10,000-15,000 cases occur each year in US, most sporadically
Aerosol transmission of Legionella occurs by way of: contaminated cooling towers, evaporative condensers and showers, humidifiers, respiratory therapy equipment, whirlpool spas, decorative fountains.
What are risks factors of legionella?
Patients with compromised pulmonary functions
Patients that are immunocompromised: transplant patients, elderly in hospital
25% of cases of hospital acquired
death could occur in 30% of cases
What unusual characteristics do we now know about the biology of this organism?
-The organism can live in moist environment for a long time: parasitize amoeba in water, survive in biofilms of pipe systems, within human lung macrophage and cause pneumonia
-Treatable disease with antibiotics but hard to diagnose. of the cases, only 1200-2200 reported, milder form of legionnaires this disease is called pontiac fever.
What are two names for the disease caused by mycoplasma pneumoniae?

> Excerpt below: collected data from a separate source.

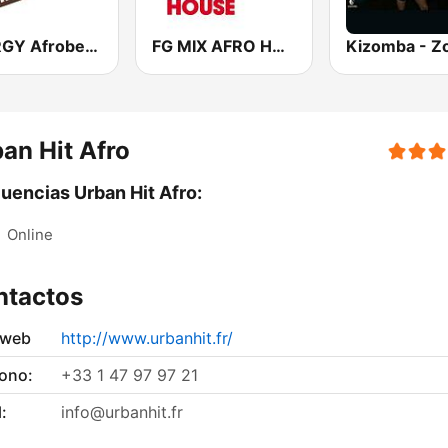
ENERGY Afrobeats
FG MIX AFRO HOUSE
Kizomba - Z
an Hit Afro
uencias Urban Hit Afro:
:
Online
ntactos
 web
http://www.urbanhit.fr/
fono:
+33 1 47 97 97 21
:
info@urbanhit.fr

-Primary atypical pneumonia
What are biological properties of m. pneumoniae?
Very small bacterium
Fastidious (hard to culture), fried egg colony morphology
-No PG in cell wall (atypical)
-Sterols in cell wall (atypical)
-Higher incidence of pneumonia in Military/college population
Why is ampicillin not used to treat walking pneumonia?
-No PG in wall means no penicillin sensitivity
-Coccoid or filamentous because no cell wall
How to diagnosis/treatment properties M. pneumoniae?
Difficult to diagnosis
based on symptoms, grows slowly in culture 2 weeks
Chest x-ray: diffused infiltrate not remarkable
Serological diagnosis: a variety of rapid tests based on indirect hemagglutination of erythrocytes or latex particles coated with M. pneumoniae antigens have been developed and some are commercially available
PCR: treatment long term with non penicillin family of drugs
What is chlamydia pneumoniae?
-Gram negative roundish irregular shape
-ER: elementary body
-RB: reticulate body
Where does chlamydia pneumoniae grow?
-Obligate intracellular pathogen that has a unique developmental cycle in mammalian host cells. Cant make own ATP, takes from host.
- Once inside phagocytic cells of lung (alveolar macrophages), it prevents fusion of phagosome and lysosome
What is the pathogenesis of chlamydia pneumoniae?
-Respiratory pathogen causes pneumonia, bronchitis, phargngitis, and sinusitis
-C. pneumonia cause 10% of all community acquired pneumonias
-Organism can make its way into the walls of various medium and large blood vessels, linger for years inducing the inflammation and immune reaction causing atherosclerosis leading to heart attacks and strokes
What is the treatment of c.pneumoniae?
Due to the intracellular nature, long term (weeks to months) antimicrobial treatment is needed
What is klebsiella pneumoniae?
-Encapsulated Gram negative rods found in normal flora of human mouth, skin, intestines
-Can cause bacterial lobar pneumonia, typically due to aspiration in alcoholics or people with compromised pulmonary function
-It is also an opportunistic pathogen more commonly causing hospital acquired lung, urinary tract and wound infections
How many of the pneumonia causing agents do we know?
- only 50% of agent cause pneumonia cases are known.